• _INSTRUCTIONS FOR THE TASK_: Look through the records and copy every line in which "more" appears.

Page images and extracted text
○ ○ ○
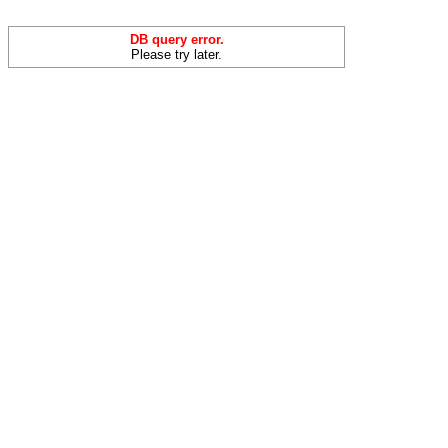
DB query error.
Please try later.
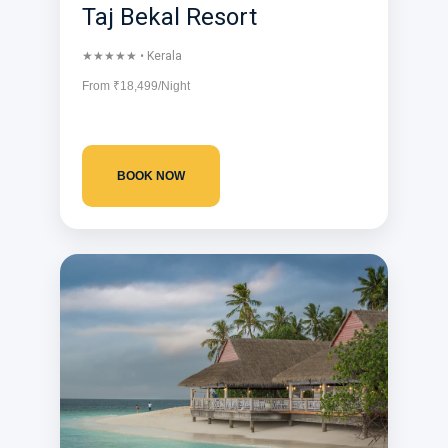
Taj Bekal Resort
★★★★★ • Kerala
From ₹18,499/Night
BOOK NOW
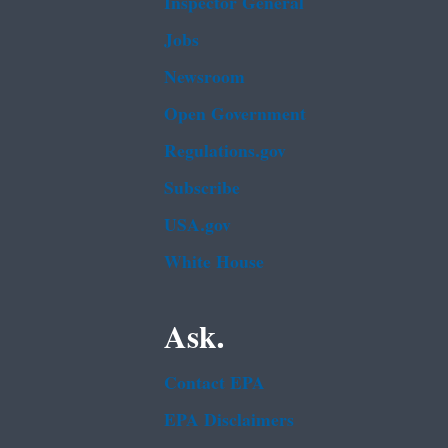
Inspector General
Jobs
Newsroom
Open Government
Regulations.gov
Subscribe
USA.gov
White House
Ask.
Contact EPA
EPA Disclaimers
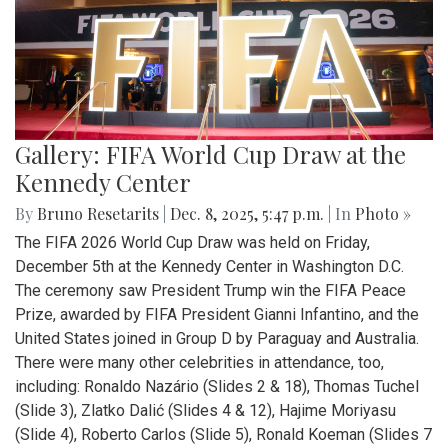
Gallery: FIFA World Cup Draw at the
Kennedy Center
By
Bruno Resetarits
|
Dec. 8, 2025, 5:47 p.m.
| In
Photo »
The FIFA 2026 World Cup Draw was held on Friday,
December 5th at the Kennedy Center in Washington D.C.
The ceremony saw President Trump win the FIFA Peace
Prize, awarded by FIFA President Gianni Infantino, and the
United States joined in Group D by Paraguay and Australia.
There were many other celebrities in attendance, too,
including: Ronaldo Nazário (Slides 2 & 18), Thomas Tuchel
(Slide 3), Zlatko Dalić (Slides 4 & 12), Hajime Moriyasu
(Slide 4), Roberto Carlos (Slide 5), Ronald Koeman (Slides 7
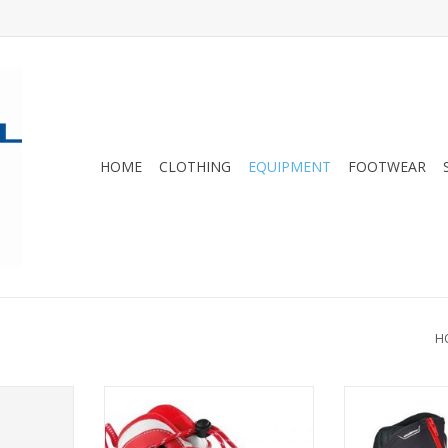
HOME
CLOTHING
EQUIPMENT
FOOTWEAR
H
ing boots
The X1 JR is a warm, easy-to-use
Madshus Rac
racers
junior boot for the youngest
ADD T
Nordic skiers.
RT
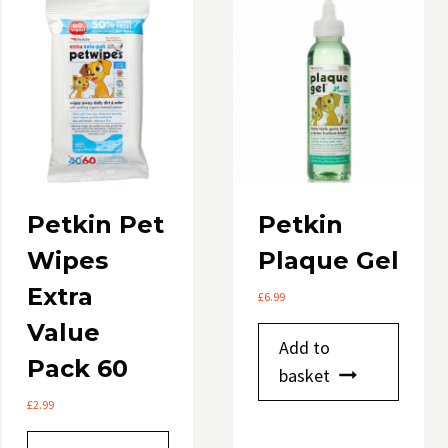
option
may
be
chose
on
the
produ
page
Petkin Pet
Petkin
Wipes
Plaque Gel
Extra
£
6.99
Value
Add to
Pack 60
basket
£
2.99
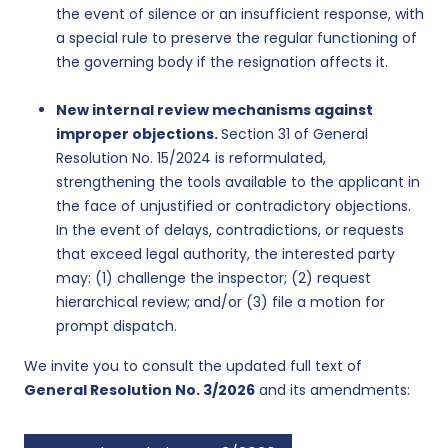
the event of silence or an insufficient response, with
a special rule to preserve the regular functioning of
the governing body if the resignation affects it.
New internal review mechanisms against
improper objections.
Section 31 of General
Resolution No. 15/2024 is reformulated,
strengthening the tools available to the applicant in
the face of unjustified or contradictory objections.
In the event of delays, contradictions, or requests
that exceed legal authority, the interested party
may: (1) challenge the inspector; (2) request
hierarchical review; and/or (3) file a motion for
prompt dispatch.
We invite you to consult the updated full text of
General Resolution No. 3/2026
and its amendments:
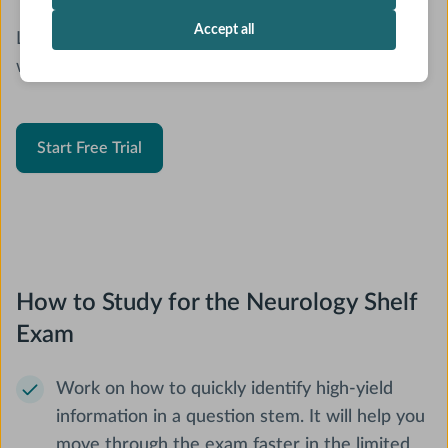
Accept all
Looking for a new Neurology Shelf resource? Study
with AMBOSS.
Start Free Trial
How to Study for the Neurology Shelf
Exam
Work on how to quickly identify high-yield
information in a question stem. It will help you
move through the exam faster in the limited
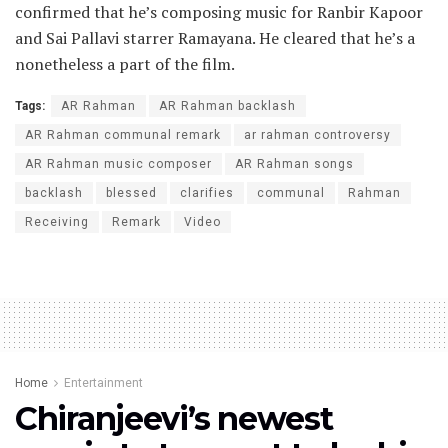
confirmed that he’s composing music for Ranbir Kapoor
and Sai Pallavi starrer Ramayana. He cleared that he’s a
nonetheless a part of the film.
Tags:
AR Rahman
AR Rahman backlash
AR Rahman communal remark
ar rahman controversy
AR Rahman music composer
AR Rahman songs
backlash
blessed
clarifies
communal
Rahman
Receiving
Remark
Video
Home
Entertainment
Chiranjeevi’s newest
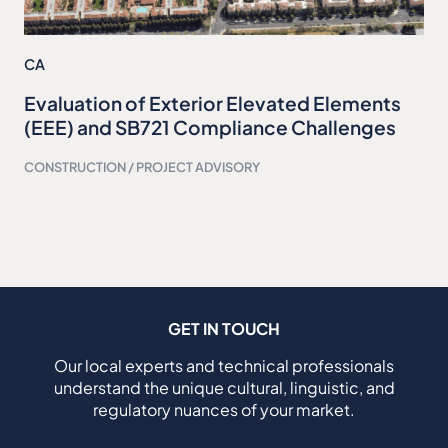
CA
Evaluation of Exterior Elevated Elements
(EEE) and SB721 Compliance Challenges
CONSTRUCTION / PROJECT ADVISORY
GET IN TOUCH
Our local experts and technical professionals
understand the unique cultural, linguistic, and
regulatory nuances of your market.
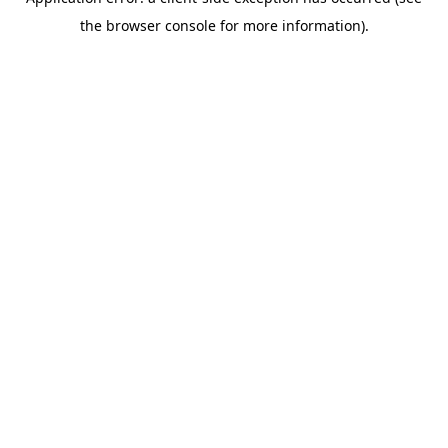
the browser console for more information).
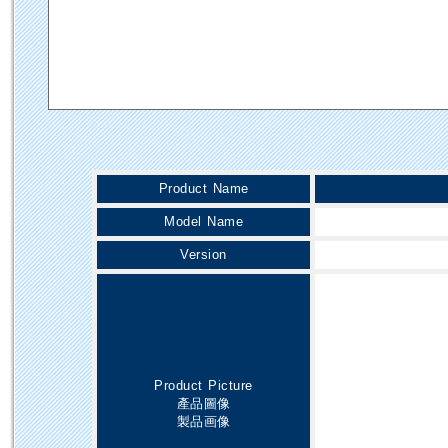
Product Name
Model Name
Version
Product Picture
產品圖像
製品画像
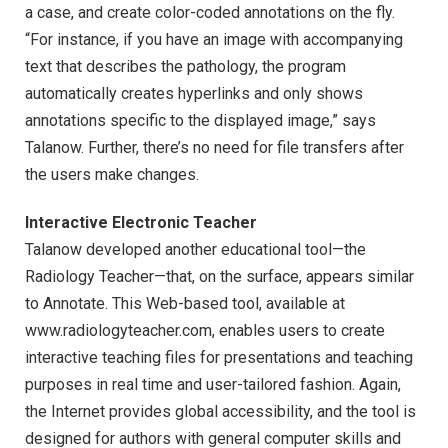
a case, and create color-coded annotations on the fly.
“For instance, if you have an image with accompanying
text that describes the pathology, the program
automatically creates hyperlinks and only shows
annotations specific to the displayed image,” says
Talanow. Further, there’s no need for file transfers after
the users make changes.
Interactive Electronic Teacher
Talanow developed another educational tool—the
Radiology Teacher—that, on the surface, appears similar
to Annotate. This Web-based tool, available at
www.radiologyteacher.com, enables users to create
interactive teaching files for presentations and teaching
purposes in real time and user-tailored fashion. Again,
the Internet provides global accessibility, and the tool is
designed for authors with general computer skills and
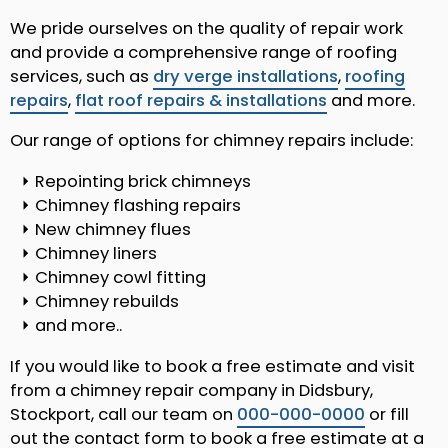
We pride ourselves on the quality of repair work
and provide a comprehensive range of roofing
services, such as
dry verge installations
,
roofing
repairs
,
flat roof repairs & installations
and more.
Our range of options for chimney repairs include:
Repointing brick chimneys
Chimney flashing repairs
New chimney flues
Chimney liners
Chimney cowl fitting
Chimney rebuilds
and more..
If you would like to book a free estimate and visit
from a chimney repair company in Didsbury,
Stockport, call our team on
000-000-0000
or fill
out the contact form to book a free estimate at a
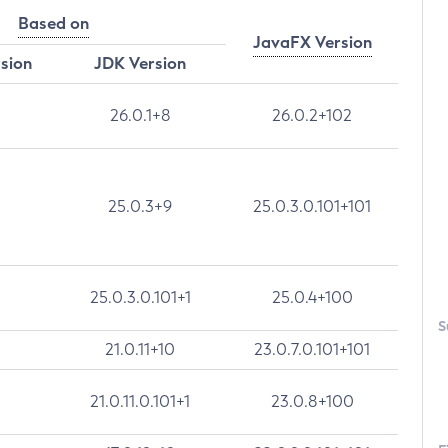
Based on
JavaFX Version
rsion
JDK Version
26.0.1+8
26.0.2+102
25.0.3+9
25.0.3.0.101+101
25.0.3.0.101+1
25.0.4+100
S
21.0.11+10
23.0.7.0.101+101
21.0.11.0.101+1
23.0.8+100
○ ○ ○
• _ANSWER AREA_:
the browser console for more information).
and more.
and more..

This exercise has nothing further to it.